State parks cope with budget crises
In Idaho, state parks and recreation agencies are facing $4.5 million in budget cuts as the state heads into FY 2011. Instead of closing three of Idaho’s 30 state parks to balance its budget, the Idaho Park and Recreation Board has voted to keep all parks open. The board will reduce services and close some parks on a seasonal basis to keep expenses in line.
Idaho Department of Parks and Recreation (IDPR) director Nancy Merrill outlined the department’s budget-saving strategy: “During the next year, the agency’s goal will be to focus on generating revenue to maintain operations long-term. The good news is, our 30 state parks will remain open for public enjoyment, and we’re confident that our very supportive customers will understand that changes were necessary.”
The department noted that entry to some parks could be limited in the future. In a statement, it said: “Access limitations and seasonal closures will be based on weather and staffs’ ability to accommodate (i.e. snow removal) and historic visitation.”
Visitors to Idaho state parks can expect some changes, including:
- Showers and restrooms will be cleaned less often in many parks,
- Trash will be collected less frequently,
- Customers’ needs may not be addressed as quickly as in the past,
- Park interpretive and youth programs may no longer be available,
- Visitor center hours will be shortened,
- Maintenance within parks will be addressed when staff and funding permit, and
- Limited ability for compliance enforcement of park rules.

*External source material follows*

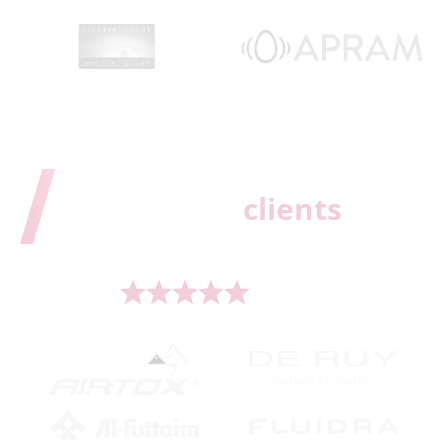
Els nostres
clients
Serveix a més de 500 marques líders a tot el món.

On that last point, IDPR communications manager Jennifer Wernex told Govpro.com: “There will be fewer staff in parks all together to accomplish all that needs to be done, including enforcement.”
A private nonprofit group called Friends of Idaho Parks & Recreation was formed recently in Boise to work on political support for the IDPR, boost volunteerism at state parks and generate long-term funding for parks and recreation projects. “A 2009 study found that Idaho state park campers infused $34.9 million into local economies and $40 million in direct impact to Idaho’s economy,” said Steve Stuebner, a co-founder of the group. “Clearly, our state parks are a vital lynchpin in the tourism economy, one of the state’s most important economic assets.”
Idaho is not alone in taking budget-saving measures in its parks. In Georgia, the state’s Department of Natural Resources (DNR) is looking for corporate sponsors to keep the Peach State’s parks and historic sites open. The move comes as the department is facing sizable budget cuts.
The DNR is hiring a marketing company to find sponsors for events and infrastructure in state-owned parks. Officials say the names of parks will not be sold or auctioned to the highest bidder.
DNR Commissioner Chris Clark describes the move as a creative tactic to close a budget shortfall. “We know who our customers are. We know that they’re not coming to our parks to be bombarded with ads,” Clark was quoted in news reports. “Instead of charging them $15 to park their car there every time they visit, they’re probably OK with a small sign saying this trail brought to you by REI.”